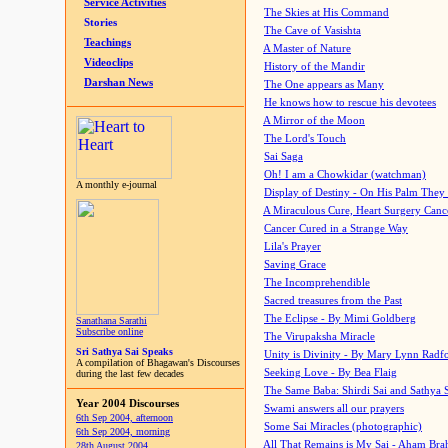
Service Activities
The Skies at His Command
Stories
The Cave of Vasishta
Teachings
A Master of Nature
Videoclips
History of the Mandir
Darshan News
The One appears as Many
He knows how to rescue his devotees
A Mirror of the Moon
The Lord's Touch
Sai Saga
Oh! I am a Chowkidar (watchman)
A monthly e-journal
Display of Destiny - On His Palm They
A Miraculous Cure, Heart Surgery Canc
Cancer Cured in a Strange Way
Lila's Prayer
Saving Grace
The Incomprehendible
Sacred treasures from the Past
The Eclipse - By Mimi Goldberg
Sanathana Sarathi
Subscribe online
The Virupaksha Miracle
Sri Sathya Sai Speaks
Unity is Divinity - By Mary Lynn Radf
A compilation of Bhagawan's Discourses
Seeking Love - By Bea Flaig
during the last few decades
The Same Baba: Shirdi Sai and Sathya 
Year 2004 Discourses
Swami answers all our prayers
6th Sep 2004, afternoon
Some Sai Miracles (photographic)
6th Sep 2004, morning
All That Remains is My Sai - Aham Br
28th August 2004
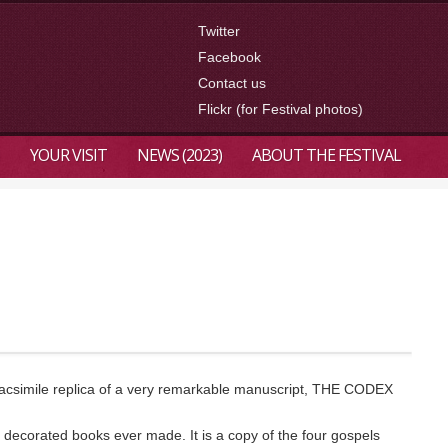
Twitter
Facebook
Contact us
Flickr (for Festival photos)
YOUR VISIT
NEWS (2023)
ABOUT THE FESTIVAL
a facsimile replica of a very remarkable manuscript, THE CODEX
 decorated books ever made. It is a copy of the four gospels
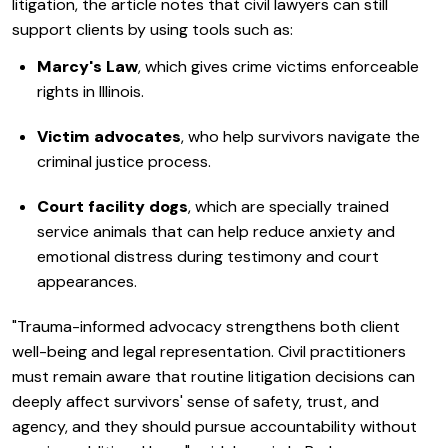
litigation, the article notes that civil lawyers can still
support clients by using tools such as:
Marcy's Law
, which gives crime victims enforceable
rights in Illinois.
Victim advocates
, who help survivors navigate the
criminal justice process.
Court facility dogs
, which are specially trained
service animals that can help reduce anxiety and
emotional distress during testimony and court
appearances.
"Trauma-informed advocacy strengthens both client
well-being and legal representation. Civil practitioners
must remain aware that routine litigation decisions can
deeply affect survivors' sense of safety, trust, and
agency, and they should pursue accountability without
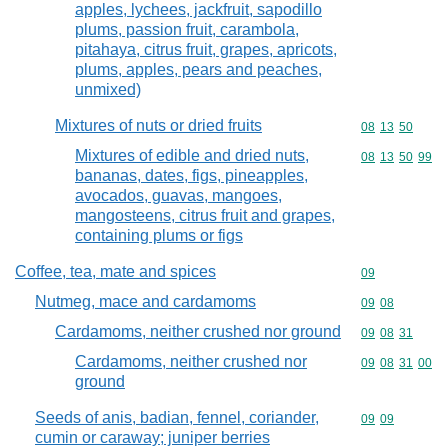
apples, lychees, jackfruit, sapodillo
plums, passion fruit, carambola,
pitahaya, citrus fruit, grapes, apricots,
plums, apples, pears and peaches,
unmixed)
Mixtures of nuts or dried fruits
Commodity code
08
13
50
Mixtures of edible and dried nuts,
Commodity code
08
13
50
99
bananas, dates, figs, pineapples,
avocados, guavas, mangoes,
mangosteens, citrus fruit and grapes,
containing plums or figs
Coffee, tea, mate and spices
Commodity cod
09
Nutmeg, mace and cardamoms
Commodity code
09
08
Cardamoms, neither crushed nor ground
Commodity code
09
08
31
Cardamoms, neither crushed nor
Commodity code
09
08
31
00
ground
Seeds of anis, badian, fennel, coriander,
Commodity code
09
09
cumin or caraway; juniper berries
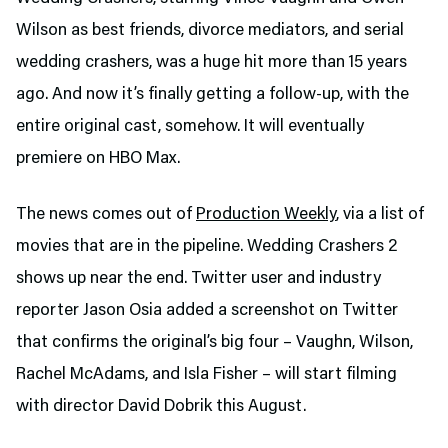
Wilson as best friends, divorce mediators, and serial
wedding crashers, was a huge hit more than 15 years
ago. And now it’s finally getting a follow-up, with the
entire original cast, somehow. It will eventually
premiere on HBO Max.
The news comes out of
Production Weekly
, via a list of
movies that are in the pipeline. Wedding Crashers 2
shows up near the end. Twitter user and industry
reporter Jason Osia added a screenshot on Twitter
that confirms the original’s big four – Vaughn, Wilson,
Rachel McAdams, and Isla Fisher – will start filming
with director David Dobrik this August.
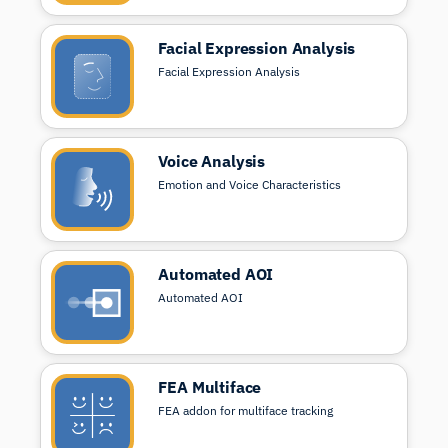
Facial Expression Analysis
Facial Expression Analysis
Voice Analysis
Emotion and Voice Characteristics
Automated AOI
Automated AOI
FEA Multiface
FEA addon for multiface tracking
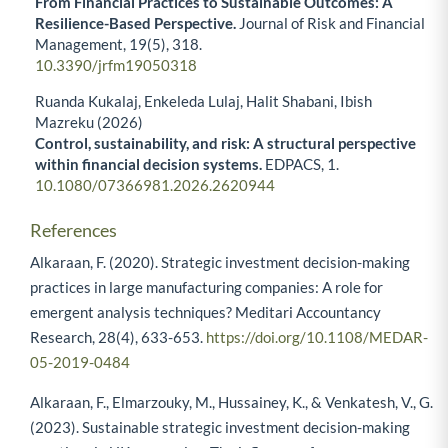
From Financial Practices to Sustainable Outcomes: A
Resilience-Based Perspective.
Journal of Risk and Financial
Management,
19
(5),
318.
10.3390/jrfm19050318
Ruanda Kukalaj, Enkeleda Lulaj, Halit Shabani, Ibish
Mazreku (2026)
Control, sustainability, and risk: A structural perspective
within financial decision systems.
EDPACS,
1.
10.1080/07366981.2026.2620944
References
Alkaraan, F. (2020). Strategic investment decision-making
practices in large manufacturing companies: A role for
emergent analysis techniques? Meditari Accountancy
Research, 28(4), 633-653.
https://doi.org/10.1108/MEDAR-
05-2019-0484
Alkaraan, F., Elmarzouky, M., Hussainey, K., & Venkatesh, V., G.
(2023). Sustainable strategic investment decision-making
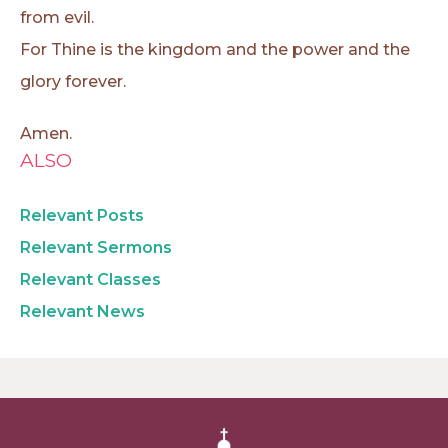
from evil.
For Thine is the kingdom and the power and the
glory forever.
Amen.
ALSO
Relevant Posts
Relevant Sermons
Relevant Classes
Relevant News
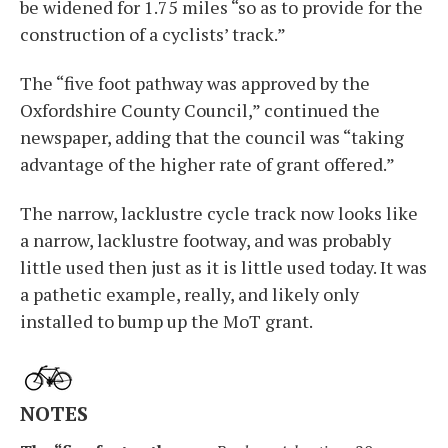
be widened for 1.75 miles “so as to provide for the
construction of a cyclists’ track.”
The “five foot pathway was approved by the
Oxfordshire County Council,” continued the
newspaper, adding that the council was “taking
advantage of the higher rate of grant offered.”
The narrow, lacklustre cycle track now looks like
a narrow, lacklustre footway, and was probably
little used then just as it is little used today. It was
a pathetic example, really, and likely only
installed to bump up the MoT grant.
NOTES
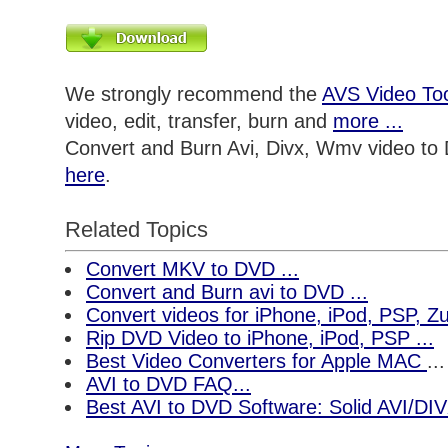
We strongly recommend the
AVS Video Too
video, edit, transfer, burn and
more ...
Convert and Burn Avi, Divx, Wmv video to
here
.
Related Topics
Convert MKV to DVD ...
Convert and Burn avi to DVD ...
Convert videos for iPhone, iPod, PSP, 
Rip DVD Video to iPhone, iPod, PSP ...
Best Video Converters for Apple MAC
...
AVI to DVD FAQ...
Best AVI to DVD Software: Solid AVI/DI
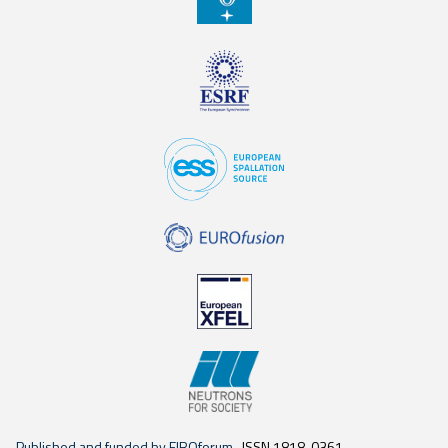
Published and funded by EIROforum
ISSN 1818-0361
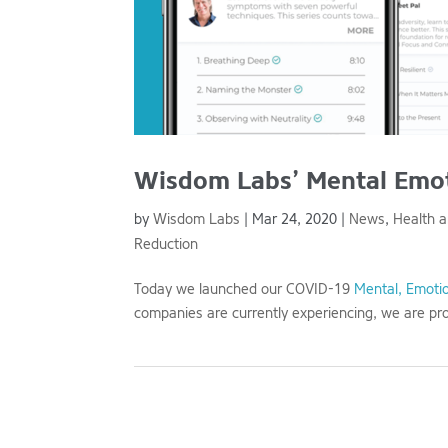
Wisdom Labs’ Mental Emoti
by
Wisdom Labs
|
Mar 24, 2020
|
News
,
Health 
Reduction
Today we launched our COVID-19
Mental, Emotio
companies are currently experiencing, we are pro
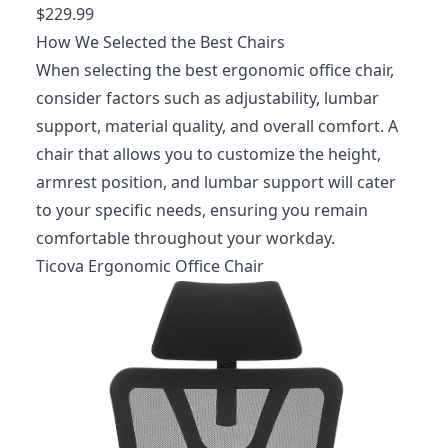
$229.99
How We Selected the Best Chairs
When selecting the best ergonomic office chair,
consider factors such as adjustability, lumbar
support, material quality, and overall comfort. A
chair that allows you to customize the height,
armrest position, and lumbar support will cater
to your specific needs, ensuring you remain
comfortable throughout your workday.
Ticova Ergonomic Office Chair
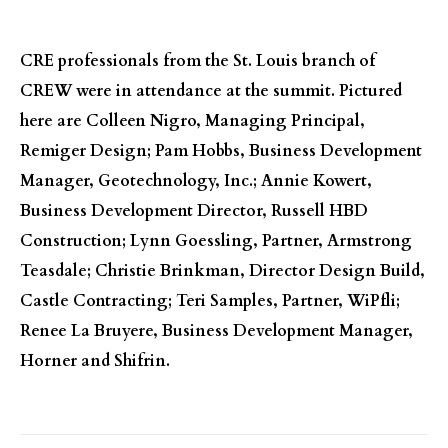
CRE professionals from the St. Louis branch of
CREW were in attendance at the summit. Pictured
here are Colleen Nigro, Managing Principal,
Remiger Design; Pam Hobbs, Business Development
Manager, Geotechnology, Inc.; Annie Kowert,
Business Development Director, Russell HBD
Construction; Lynn Goessling, Partner, Armstrong
Teasdale; Christie Brinkman, Director Design Build,
Castle Contracting; Teri Samples, Partner, WiPfli;
Renee La Bruyere, Business Development Manager,
Horner and Shifrin.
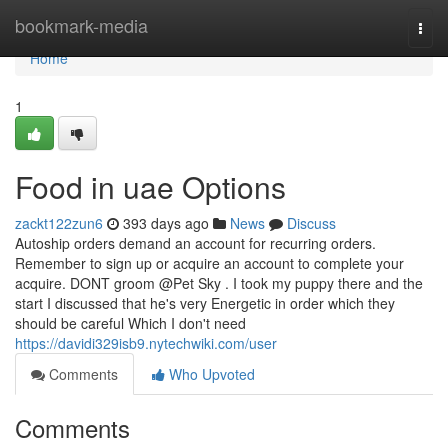
Home
bookmark-media
Togg
navi
Home
1
Food in uae Options
zackt122zun6
393 days ago
News
Discuss
Autoship orders demand an account for recurring orders.
Remember to sign up or acquire an account to complete your
acquire. DONT groom @Pet Sky . I took my puppy there and the
start I discussed that he's very Energetic in order which they
should be careful Which I don't need
https://davidi329isb9.nytechwiki.com/user
Comments
Who Upvoted
Comments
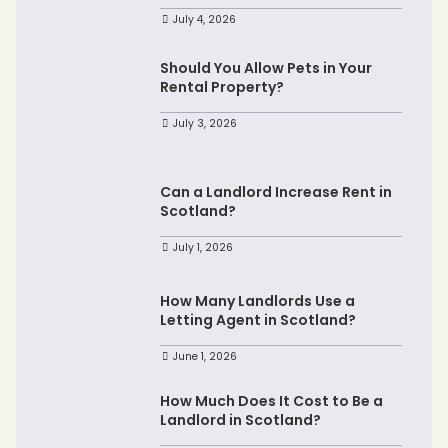
July 4, 2026
Should You Allow Pets in Your
Rental Property?
July 3, 2026
Can a Landlord Increase Rent in
Scotland?
July 1, 2026
How Many Landlords Use a
Letting Agent in Scotland?
June 1, 2026
How Much Does It Cost to Be a
Landlord in Scotland?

__________

● **Work instructions**
Begin with the first line of the entries above and write out each line exactly, ending with the line containing "Marcy's Law". Leave out pictures.

● **Completed task**
Service Activities
The Skies at His Command
Stories
The Cave of Vasishta
Teachings
A Master of Nature
Videoclips
History of the Mandir
Darshan News
The One appears as Many
He knows how to rescue his devotees
A Mirror of the Moon
The Lord's Touch
Sai Saga
Oh! I am a Chowkidar (watchman)
A monthly e-journal
Display of Destiny - On His Palm They
A Miraculous Cure, Heart Surgery Canc
Cancer Cured in a Strange Way
Lila's Prayer
Saving Grace
The Incomprehendible
Sacred treasures from the Past
The Eclipse - By Mimi Goldberg
Sanathana Sarathi
Subscribe online
The Virupaksha Miracle
Sri Sathya Sai Speaks
Unity is Divinity - By Mary Lynn Radf
A compilation of Bhagawan's Discourses
Seeking Love - By Bea Flaig
during the last few decades
The Same Baba: Shirdi Sai and Sathya 
Year 2004 Discourses
Swami answers all our prayers
6th Sep 2004, afternoon
Some Sai Miracles (photographic)
6th Sep 2004, morning
All That Remains is My Sai - Aham Br
28th August 2004
Twitter
Facebook
Contact us
Flickr (for Festival photos)
YOUR VISIT
NEWS (2023)
ABOUT THE FESTIVAL
a facsimile replica of a very remarkable manuscript, THE CODEX
 decorated books ever made. It is a copy of the four gospels
litigation, the article notes that civil lawyers can still
support clients by using tools such as:
Marcy's Law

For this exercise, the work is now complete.